Mary Barra at the Detroit Motor Show General Motors has also been helped by a recovery in the US car market

US carmaker General Motors (GM) said it will resume dividend payments, capping a remarkable turnaround since its 2009 bailout by the US government.

It will pay a dividend of 30 cents per share, the first since July 2008.

GM filed for bankruptcy at the height of the global financial crisis and was rescued after the government pumped in billions of dollars.

But the firm has since seen a strong recovery, led by a jump in sales in key markets such as the US and China.

On Tuesday, the firm said it sold 9.71 million vehicles in 2013, an increase of 4% on the year before.

"This return to shareholders is consistent with our capital priorities, and is an important signal of confidence in our plans for a continuing profitable future," Dan Ammann, GM's chief financial officer, said in a statement.

'Exceedingly well'

Start Quote

They are doing exceedingly well in countries like China and India, as they have come with models that are better suited for developing markets”
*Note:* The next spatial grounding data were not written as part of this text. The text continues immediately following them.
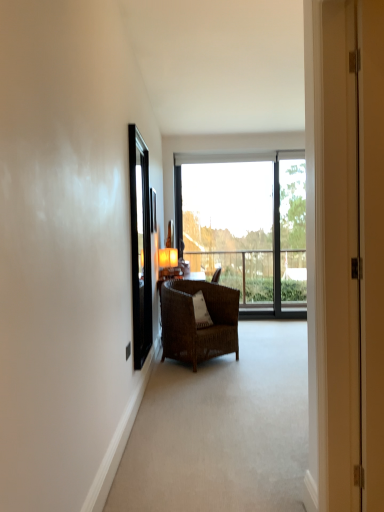 Question: Does matte white door at center have a smaller size compared to matte orange lampshade at center?

Choices:
 (A) no
 (B) yes

Answer: (A)

Question: Is matte white door at center touching matte orange lampshade at center?

Choices:
 (A) yes
 (B) no

Answer: (B)

Question: From a real-world perspective, is matte white door at center on matte orange lampshade at center?

Choices:
 (A) no
 (B) yes

Answer: (B)

Question: Can you confirm if matte white door at center is taller than matte orange lampshade at center?

Choices:
 (A) yes
 (B) no

Answer: (A)

Question: From a real-world perspective, is matte white door at center beneath matte orange lampshade at center?

Choices:
 (A) no
 (B) yes

Answer: (A)

Question: From their relative heights in the image, would you say matte orange lampshade at center is taller or shorter than black glossy screen door at left?

Choices:
 (A) short
 (B) tall

Answer: (A)

Question: From the image's perspective, is matte orange lampshade at center located above or below black glossy screen door at left?

Choices:
 (A) below
 (B) above

Answer: (A)

Question: In the image, is matte orange lampshade at center positioned in front of or behind black glossy screen door at left?

Choices:
 (A) behind
 (B) front

Answer: (A)

Question: From a real-world perspective, is matte orange lampshade at center above or below black glossy screen door at left?

Choices:
 (A) above
 (B) below

Answer: (B)

Question: In terms of size, does transparent glass window at center appear bigger or smaller than matte white door at center?

Choices:
 (A) big
 (B) small

Answer: (A)

Question: Is transparent glass window at center spatially inside matte white door at center, or outside of it?

Choices:
 (A) inside
 (B) outside

Answer: (B)

Question: From a real-world perspective, is transparent glass window at center above or below matte white door at center?

Choices:
 (A) above
 (B) below

Answer: (A)

Question: Is point (233, 219) positioned closer to the camera than point (339, 40)?

Choices:
 (A) closer
 (B) farther

Answer: (B)

Question: Looking at their shapes, would you say transparent glass window at center is wider or thinner than matte orange lampshade at center?

Choices:
 (A) wide
 (B) thin

Answer: (B)

Question: Which is correct: transparent glass window at center is inside matte orange lampshade at center, or outside of it?

Choices:
 (A) inside
 (B) outside

Answer: (B) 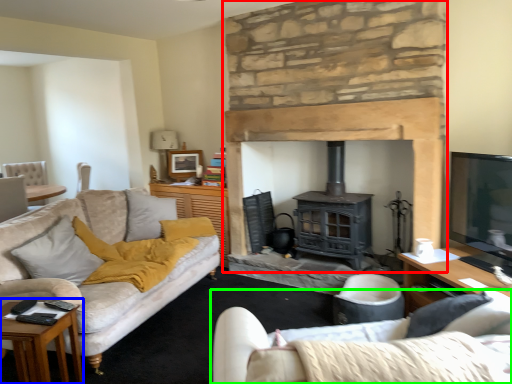 Question: Which object is the closest to the fireplace (highlighted by a red box)? Choose among these: table (highlighted by a blue box) or studio couch (highlighted by a green box).

Choices:
 (A) table
 (B) studio couch

Answer: (B) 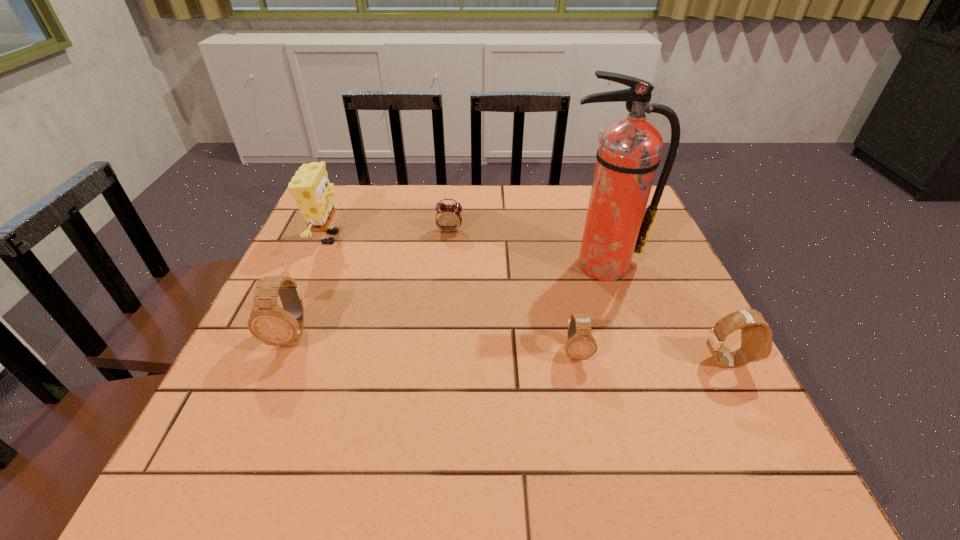 I want to click on the fourth shortest object, so click(268, 322).

Find the location of a particular element. This screenshot has width=960, height=540. the tallest watch is located at coordinates (268, 322).

The width and height of the screenshot is (960, 540). Find the location of `the second watch from left to right`. the second watch from left to right is located at coordinates (580, 345).

Identify the location of the rightmost object. This screenshot has width=960, height=540. (756, 336).

Locate an element on the screen. Image resolution: width=960 pixels, height=540 pixels. the fourth tallest object is located at coordinates (756, 336).

Image resolution: width=960 pixels, height=540 pixels. In order to click on the fifth shortest object in this screenshot , I will do `click(310, 187)`.

Identify the location of fire extinguisher. point(617,225).

Identify the location of alarm clock. (448, 218).

This screenshot has width=960, height=540. In order to click on vacant point located on the face of the leftmost watch in this screenshot , I will do `click(275, 377)`.

This screenshot has height=540, width=960. I want to click on vacant region located on the face of the shortest watch, so click(583, 389). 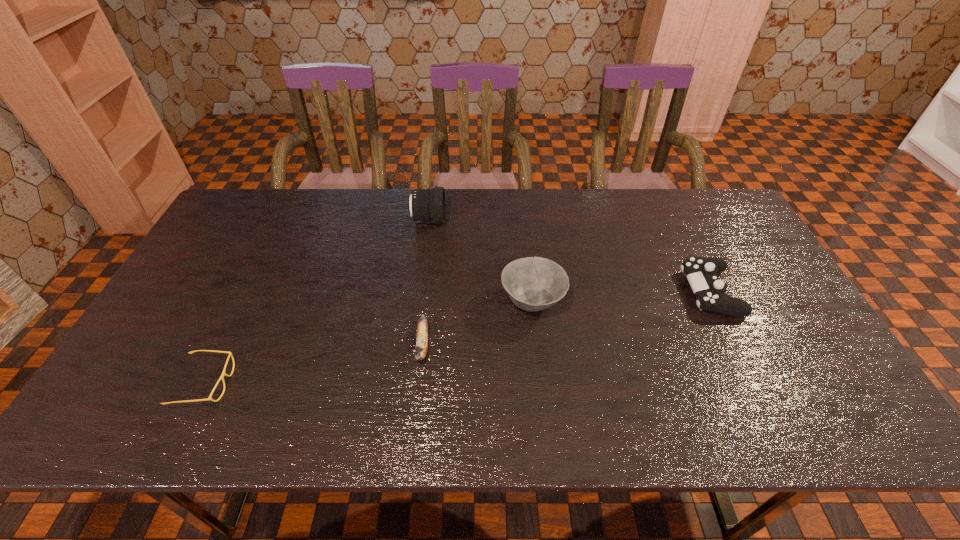 This screenshot has width=960, height=540. Find the location of `the farthest object`. the farthest object is located at coordinates (428, 205).

Find the location of `the tallest object`. the tallest object is located at coordinates (428, 205).

Find the location of a particular element. This screenshot has width=960, height=540. the fourth object from left to right is located at coordinates (533, 283).

The width and height of the screenshot is (960, 540). I want to click on the fourth shortest object, so click(533, 283).

Find the location of a particular element. The image size is (960, 540). banana is located at coordinates (422, 329).

Locate an element on the screen. This screenshot has width=960, height=540. control is located at coordinates (701, 272).

I want to click on the shortest object, so click(x=230, y=354).

Where is `spectacles`? The image size is (960, 540). spectacles is located at coordinates click(230, 354).

Find the location of a particular element. The height and width of the screenshot is (540, 960). vacant space situated at the front element of the telephoto lens is located at coordinates (472, 220).

Locate an element on the screen. Image resolution: width=960 pixels, height=540 pixels. vacant space located on the left of the second object from right to left is located at coordinates (392, 301).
End Quote Vivek Vaidya Frost & Sullivan

GM, like other global car makers, has benefited from the ongoing recovery in the global car market.

Car sales in key markets such as China and US have been rising - recovering from the slump seen in the years following the global financial crisis.

According to data released over the past few days, auto sales in China, the world's biggest car market, jumped 14% in 2013 to 21.98 million vehicles.

Sales in the US - the world's second-biggest market - are also expected to have hit 15.6 million units last year - up from 10.4 million units 2009.

Analysts said that GM had been able to tap into the growth in both the emerging as well as developed economies, which had helped boost its recovery.

"They are doing exceedingly well in countries like China and India, as they have come with models that are better suited for developing markets," Vivek Vaidya, an auto analyst with consulting firm Frost & Sullivan told the BBC.

Mr Vaidya added that a recovery in demand for pick-up trucks and similar vehicles in the US had also helped GM.

"They are currently winning on all fronts." he said.